In this article and the video above, I wanna share something with you as a bit of an experience, which is probably gonna sound a little bit mental and ridiculous and obvious. But just for a second I wanna try and connect with what’s really behind the obviousness, because that’s the whole point.
I’m doing an event at the moment in London and it’s a lunch break, and I’ve just taken a walk, I’m in Canary Wharf. I just looked out over the water, and I was standing there for a couple of minutes, and it took a couple of minutes for the voice in my head to chill out a little bit and stop the dialogue of oh people are looking at me, you look weird, what are you doing just standing staring out over the water, and all this kind of stuff. After a couple of minutes the voice settled down, I settled down, and I stood there for a couple of minutes. And the reason I was standing there was an exercise that we’re doing in the event at the moment to do with really getting present in the moment, and it’s called being, in the terminology of the event.
The point is to really engage with how much of life we don’t see and we don’t experience. And how much we’re caught up in what’s happening inside us, what’s happening internally.
So I’m looking out over the water on this bridge and I suddenly realised, it literally blew my mind, that I don’t see reflections in water, or I hadn’t seen reflections in water. You know you walk over a bridge and you look at the bridge, and below the bridge there’s water, and that’s obvious. And because of the obviousness of that I don’t even perceive what’s going on with the water, it’s just water, it’s dismissed instantly, it’s obvious. And as I’m looking over the water and I suddenly notice the reflection, and I start experiencing the reflection, I was just literally blown away in that moment by how incredibly beautiful this reflection was.
A train went over the other bridge, that you might be able to see in the distance there, a train went over the other bridge, and it was bright red.

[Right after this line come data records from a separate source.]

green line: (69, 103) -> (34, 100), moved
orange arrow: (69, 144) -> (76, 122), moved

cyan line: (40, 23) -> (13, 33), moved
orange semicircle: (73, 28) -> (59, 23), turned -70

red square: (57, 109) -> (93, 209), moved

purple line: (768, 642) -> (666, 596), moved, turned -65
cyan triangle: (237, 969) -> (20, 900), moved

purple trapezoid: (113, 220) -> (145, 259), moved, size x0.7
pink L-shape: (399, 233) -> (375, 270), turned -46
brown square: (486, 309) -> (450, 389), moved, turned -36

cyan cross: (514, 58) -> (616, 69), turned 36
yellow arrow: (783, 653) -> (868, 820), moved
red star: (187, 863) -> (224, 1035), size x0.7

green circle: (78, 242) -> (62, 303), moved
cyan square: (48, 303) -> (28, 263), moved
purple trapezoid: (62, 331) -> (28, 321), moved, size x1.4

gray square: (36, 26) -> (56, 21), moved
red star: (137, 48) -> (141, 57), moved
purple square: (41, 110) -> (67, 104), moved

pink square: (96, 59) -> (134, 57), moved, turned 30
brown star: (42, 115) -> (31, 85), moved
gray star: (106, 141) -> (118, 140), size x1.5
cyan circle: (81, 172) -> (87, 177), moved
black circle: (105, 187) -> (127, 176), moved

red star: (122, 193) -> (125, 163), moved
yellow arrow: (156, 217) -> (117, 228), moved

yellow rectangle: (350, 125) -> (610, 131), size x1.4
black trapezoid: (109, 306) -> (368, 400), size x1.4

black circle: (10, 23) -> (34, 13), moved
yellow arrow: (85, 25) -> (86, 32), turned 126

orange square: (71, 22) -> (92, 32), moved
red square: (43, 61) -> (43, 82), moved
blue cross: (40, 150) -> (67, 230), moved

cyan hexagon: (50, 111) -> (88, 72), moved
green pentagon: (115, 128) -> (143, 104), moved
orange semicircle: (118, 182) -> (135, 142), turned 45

And the bright red train that was reflecting in the water just created this like incredible shimmering glass-like effect, and I’m looking out over this view, and suddenly noticing that the entire world and everything that’s in it is completely duplicated into it’s mirror image in the reflection.
As I say this it sounds so blatantly obvious. We all know that water reflects. But just the realisation in that moment of how I don’t actually see what’s right in front of my face in the world. I’ve already decided, before even literally seeing it, I’ve already decided what I’m expecting to see. Ah water, I know what water looks like, it’s just water, so I don’t even see it. And in that moment I actually stopped and I looked, and I was there. I was in that moment, and I just saw what was actually in front of me, and it was like holy crap this is incredible.
It made me realise how much we miss. How much we don’t experience. You know how much we just assume is the way that it is, when we never experience life as it is that we’re living in in this moment.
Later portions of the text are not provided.